Closed ziyinyuan closed 1 year ago

ziyinyuan commented 1 year ago

I am trying apply SINDy on PDE using the kdv example you have. So I first start with loading the kdv file from matlab and just to plot the first set to see the result:

kdV = loadmat('data/kdv.mat')
t = np.ravel(kdV['t'])
x = np.ravel(kdV['x'])
u = np.real(kdV['usol'])
dt = t[1] - t[0]
dx = x[1] - x[0]
plt.figure()
for i in range(1):
  plt.plot(t,u[i,:])
plt.grid(True)

And then just follow along with the pde_lib, optimizer, and create the SINDy model:

u1 = u.reshape(len(x), len(t), 1)
library_functions = [lambda x: x,
                     lambda x: x * x]
library_function_names = [lambda x: x,
                          lambda x: x + x]
pde_lib = ps.PDELibrary(library_functions=library_functions,
                        function_names=library_function_names,
                        derivative_order=2, spatial_grid=x,
                        include_bias=True, is_uniform=True)

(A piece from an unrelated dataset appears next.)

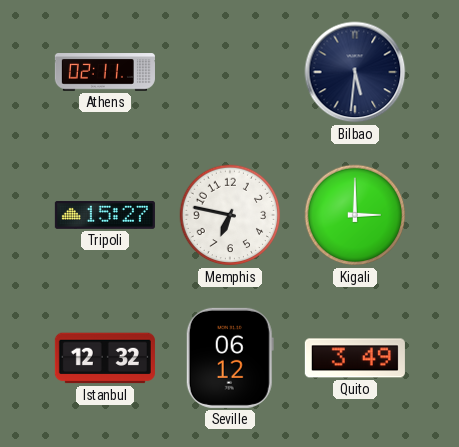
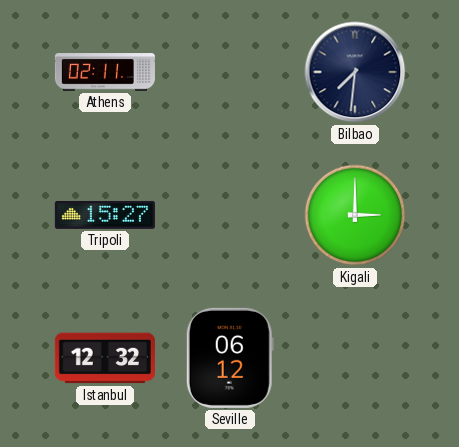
Bilbao: 5:31 -> 7:31
Memphis: 6:47 -> none
Quito: 3:49 -> none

# Fit the model with different optimizers.
# Using normalize_columns = True to improve performance.
print('STLSQ model: ')
optimizer = ps.STLSQ(threshold=0.01, alpha=1e-5, normalize_columns=True)
model1 = ps.SINDy(feature_library=pde_lib, optimizer=optimizer)
model1.fit(u1, t=dt)
model1.print()

But the result is not matching when I plot it out:

sol1=model1.predict(u1)
plt.figure()
for i in range(1):
  plt.plot(t,u[i,:])
  plt.plot(t,sol1[i,:],'k--')
plt.grid(True)

Can someone help me with this? I'll be greatly appreciated.

znicolaou commented 1 year ago

Hello @ziyinyuan,

The issue is that the SINDy.predict function returns the right hand side of the SINDy model, which corresponds to the time derivatives of the input data rather than the input itself. So your sol1[i,:] should be compared to ps.FiniteDifference(d=1,axis=1)._differentiate(u,dt)[i,:]. Note also that the time derivatives for i=1 are all almost zero, so they are a little noisy. You'll see a better comparison if you use, say i=200, as in

sol1=model1.predict(u1)
plt.figure()
for i in range(200,201):
  plt.plot(t,ps.FiniteDifference(d=1,axis=1)._differentiate(u,dt)[i,:])
  plt.plot(t,sol1[i,:],'k--')
plt.grid(True)
znicolaou commented 1 year ago

PS: if you'd like to use the SINDy model to predict the values of u from an initial conditions rather than the time derivative, you'd need to numerically integrate the SINDy model. This is only implemented in PySINDy for ODE models (with the model.simulate function), since numerically integrating PDE models requires many specific choices, including boundary conditions and discretization methods. I'd recommend looking into either PDE integration with spectral or finite different methods and implementing something outside of PySINDy by retrieving the model coefficients with the model.optimizer.coef_ attribute, for example.